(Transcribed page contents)
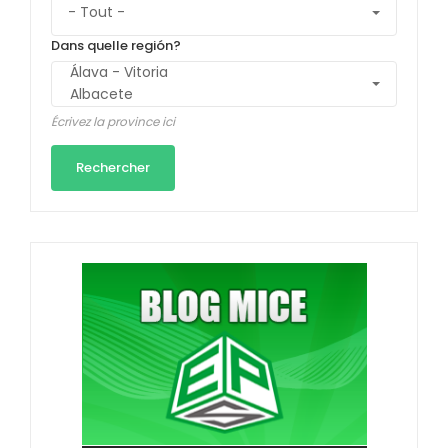
Dans quelle región?
Écrivez la province ici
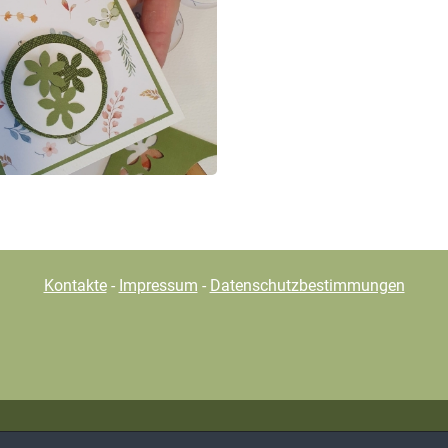
Kontakte
-
Impressum
-
Datenschutzbestimmungen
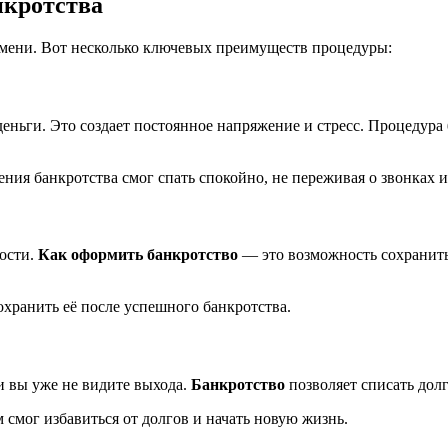
нкротства
емени. Вот несколько ключевых преимуществ процедуры:
еньги. Это создает постоянное напряжение и стресс. Процедура
ния банкротства смог спать спокойно, не переживая о звонках и
ности.
Как оформить банкротство
— это возможность сохранить
охранить её после успешного банкротства.
 и вы уже не видите выхода.
Банкротство
позволяет списать дол
смог избавиться от долгов и начать новую жизнь.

REQUIRED WORK:
Among the lines of the data above, find those with the word "банкротства" and show them.

ANSWER SPACE:
ния банкротства смог спать спокойно, не переживая о звонках и
охранить её после успешного банкротства.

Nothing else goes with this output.